2. That the sphere of reason is possible experience alone, so that it cannot discover, explain, demonstrate, or refute any belief concerning the supernatural and spiritual realm beyond it.
3. That the true meaning of the Bible cannot be understood by reason but by the spirit alone.
4. That God completely transcends the nature of man, and is different from him not only in degree but also in kind, so that to apply rational discourse to him is only to indulge in anthropomorphisms.
If we consider all these points then it becomes clear that the early theology of the Reformation cannot be regarded as the forerunner, still less the foundation, of modern rationalism. Rather, it is its antithesis, indeed its nemesis, an attempt to revive the spirit and outlook of medieval Augustinianism. Luther’s and Calvin’s aim was to restore this Augustinian tradtion—it’s teachings concern faith, grace, sin and predestination—by purging it of all its pagan an scholastic accretions. They wanted to reinstate Augustine’s strict and severe dualism between the earthly and heavenly cities, which had been obscured by Aquinas’s synthesis of Christianity and paganism.”

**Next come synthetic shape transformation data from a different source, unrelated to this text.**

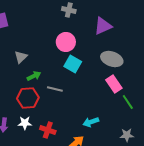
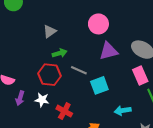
purple triangle: (103, 26) -> (109, 51), moved
cyan square: (73, 64) -> (99, 85), moved, turned 30
cyan arrow: (91, 122) -> (123, 111), moved

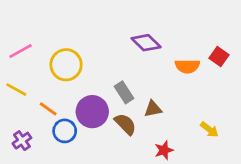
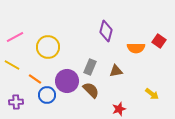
purple diamond: (146, 43) -> (106, 31), turned 60
gray rectangle: (124, 92) -> (90, 67), turned 56
brown triangle: (153, 109) -> (116, 71), moved
purple cross: (22, 141) -> (16, 102), turned 32

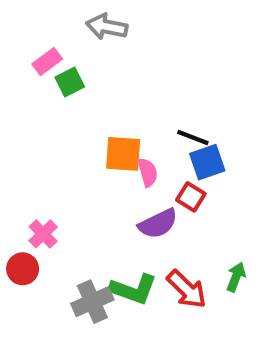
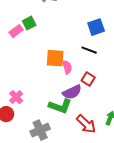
pink rectangle: (47, 62) -> (16, 31), moved
blue square: (207, 162) -> (96, 27), moved
green L-shape: (133, 289) -> (60, 106), moved

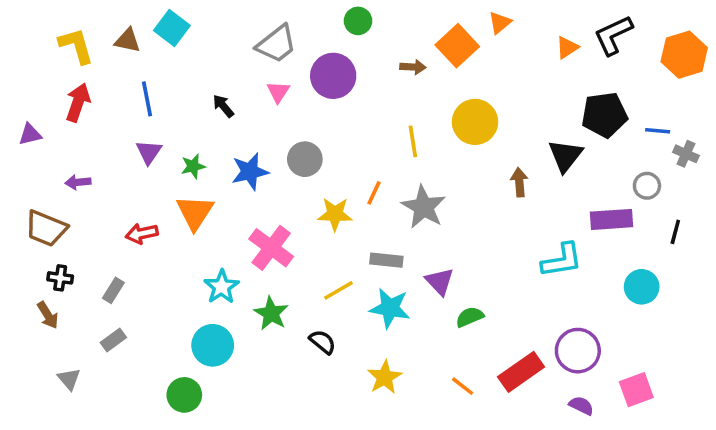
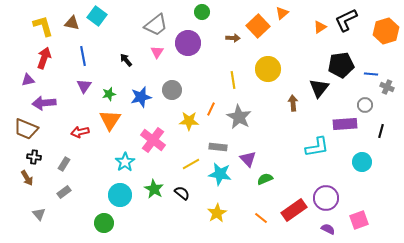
purple triangle: (30, 134) -> (28, 80), moved
purple arrow: (78, 182) -> (44, 103), size x1.6
green star: (271, 313) -> (154, 189), moved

The eminent Swiss historian Herbert Lüthy said that “Martin Luther’s revolt against the worldliness of Renaissance Rome was a revolt of a medeival spirit against the modern world, not the obverse.” In fact he used much stronger language to describe the Reformation: “The Reformation, insofar as it was concerned with the affairs of this world, was also and very explicitly a protest against the worship of the Golden Calf. To use modern jargon, it was the outbreak of an anticapitalist movement that had long been coming to a head at all levels of society.”